The team working on the ICS/SCADA honeypot Conpot, just merged in a more mature support for STIX (Structured Threat Information eXpression) formatted reporting via TAXII (Trusted Automated eXchange of Indicator Information) into the master branch on Github.

STIX allows us to represent event sessions captured by the honeypot in a structured format, which eases the integration of Conpot into existing consumer (e.g. SIEM) infrastructures.

By transforming an arbitrary honeypot event into a schema defined format, we are able to communicate an incident in a language, which is also understandable by someone not trained in interpreting industrial protocol messages.

The TAXII client allows us to transport the STIX reports to any TAXII service. By adopting this additional transporting capability, we are able to push the collected data live to interested parties, event manager applications and incident responders.

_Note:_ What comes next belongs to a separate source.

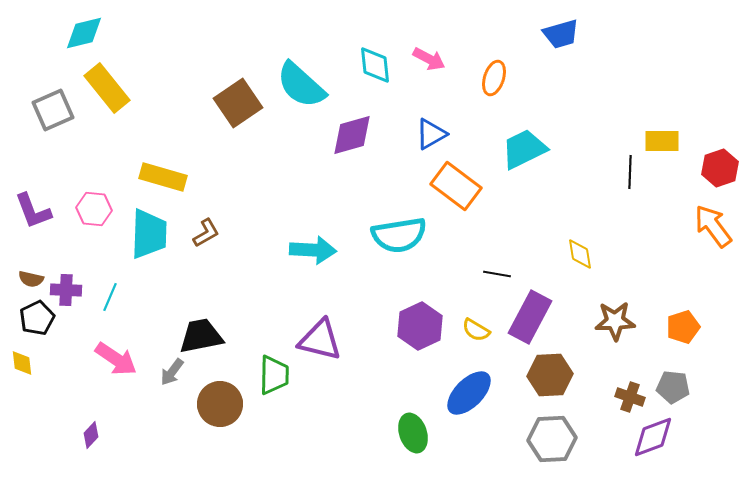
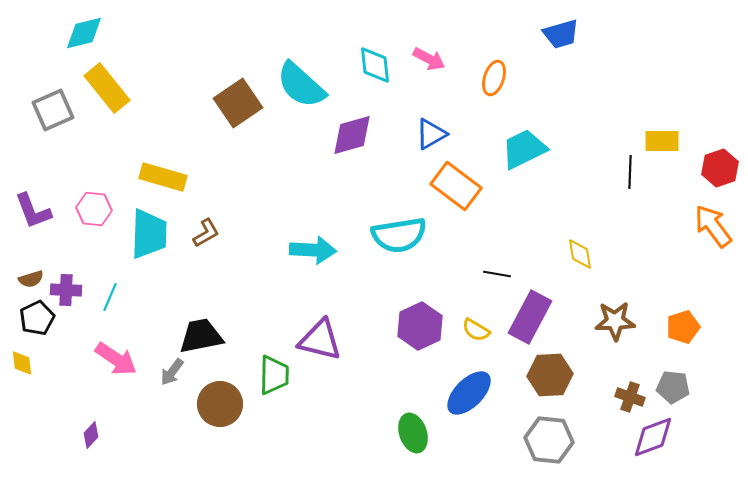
brown semicircle at (31, 279): rotated 30 degrees counterclockwise
gray hexagon at (552, 439): moved 3 px left, 1 px down; rotated 9 degrees clockwise
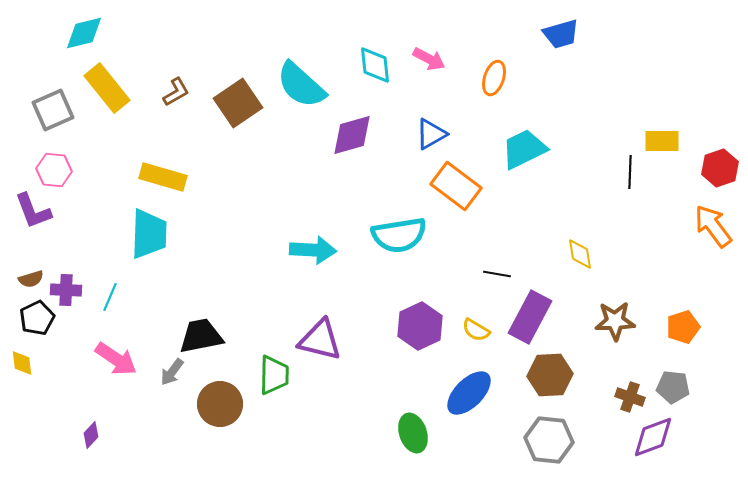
pink hexagon at (94, 209): moved 40 px left, 39 px up
brown L-shape at (206, 233): moved 30 px left, 141 px up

STIX™ is a collaborative community-driven effort to define and develop a standardized language to represent structured cyber threat information. The STIX Language intends to convey the full range of potential cyber threat information and strives to be fully expressive, flexible, extensible, automatable, and as human-readable as possible.

TAXII™ is the main transport mechanism for cyber threat information represented as STIX. Through the use of TAXII services, organizations can share cyber threat information in a secure and automated manner.

Conpot is a low interactive server side Industrial Control Systems honeypot designed to be easily deployed, modified and extended. By providing a range of common industrial control protocols, we created the basics to build your own system, capable to emulate complex infrastructures to convince an adversary that he just found a huge industrial complex.